Et il s’effaça pour que le mercier pût passer. Celui-ci obéit sans réplique, et entra dans la chambre, où il paraissait être attendu.

C’était un grand cabinet, aux murailles garnies d’armes offensives et défensives, clos et étouffé, et dans lequel il y avait déjà du feu, quoique l’on fût à peine à la fin du mois de septembre. Une table carrée, couverte de livres et de papiers, sur lesquels était déroulé un plan immense de la ville de La Rochelle, tenait le milieu de l’appartement. Debout, devant la cheminée, était un homme de moyenne taille, à la mine hautaine et fière, aux yeux perçants, au front large, à la figure amaigrie, qu’allongeait encore une royale surmontée d’une paire de moustaches. Quoique cet homme eût trente-six à trente-sept ans à peine, cheveux, moustaches et royale s’en allaient grisonnant. Cet homme, moins l’épée, avait toute la mine d’un homme de guerre, et ses bottes de buffle, encore légèrement couvertes de poussière, indiquaient qu’il avait monté à cheval dans la journée.
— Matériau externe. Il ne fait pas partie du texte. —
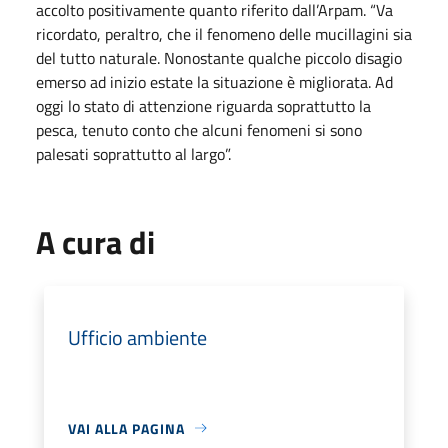
accolto positivamente quanto riferito dall’Arpam. “Va
ricordato, peraltro, che il fenomeno delle mucillagini sia
del tutto naturale. Nonostante qualche piccolo disagio
emerso ad inizio estate la situazione è migliorata. Ad
oggi lo stato di attenzione riguarda soprattutto la
pesca, tenuto conto che alcuni fenomeni si sono
palesati soprattutto al largo”.
A cura di
Ufficio ambiente
VAI ALLA PAGINA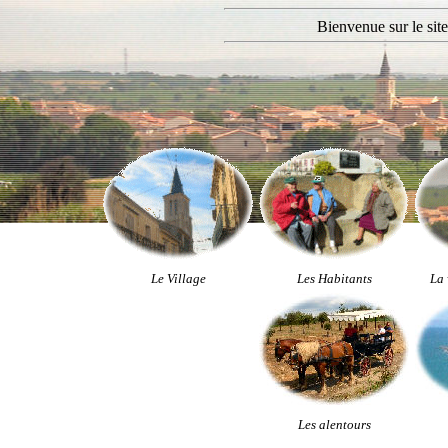
Bienvenue sur le site
Le Village
Les Habitants
La 
Les alentours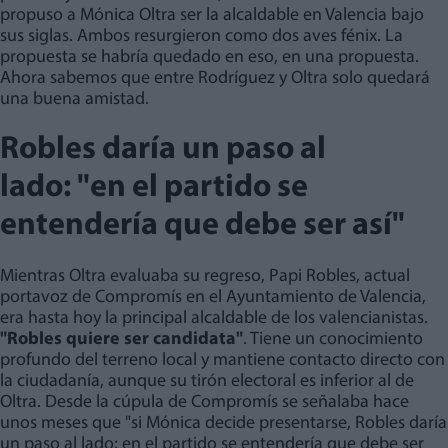
propuso a Mónica Oltra ser la alcaldable en Valencia bajo
sus siglas. Ambos resurgieron como dos aves fénix. La
propuesta se habría quedado en eso, en una propuesta.
Ahora sabemos que entre Rodríguez y Oltra solo quedará
una buena amistad.
Robles daría un paso al
lado: "en el partido se
entendería que debe ser así"
Mientras Oltra evaluaba su regreso, Papi Robles, actual
portavoz de Compromís en el Ayuntamiento de Valencia,
era hasta hoy la principal alcaldable de los valencianistas.
"Robles quiere ser candidata"
. Tiene un conocimiento
profundo del terreno local y mantiene contacto directo con
la ciudadanía, aunque su tirón electoral es inferior al de
Oltra. Desde la cúpula de Compromís se señalaba hace
unos meses que "si Mónica decide presentarse, Robles daría
un paso al lado; en el partido se entendería que debe ser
Cet homme, c’était Armand-Jean Duplessis, cardinal de Richelieu, non point tel qu’on nous le représente, cassé comme un vieillard, souffrant comme un martyr, le corps brisé, la voix éteinte, enterré dans un grand fauteuil comme dans une tombe anticipée, ne vivant plus que par l’éternelle application de sa pensée ; mais tel qu’il était réellement à cette époque, c’est-à-dire adroit et galant cavalier, faible de corps déjà, mais soutenu par cette puissance morale qui a fait de lui un des hommes les plus extraordinaires qui aient existé ; se préparant enfin, après avoir soutenu le duc de Nevers dans son duché de Mantoue, après avoir pris Nîmes, Castres et Uzès, à chasser les Anglais de l’île de Rhé, et à faire le siége de La Rochelle.

À la première vue, rien ne dénotait donc le cardinal, et il était impossible à ceux-là qui ne connaissaient point son visage de deviner devant qui ils se trouvaient.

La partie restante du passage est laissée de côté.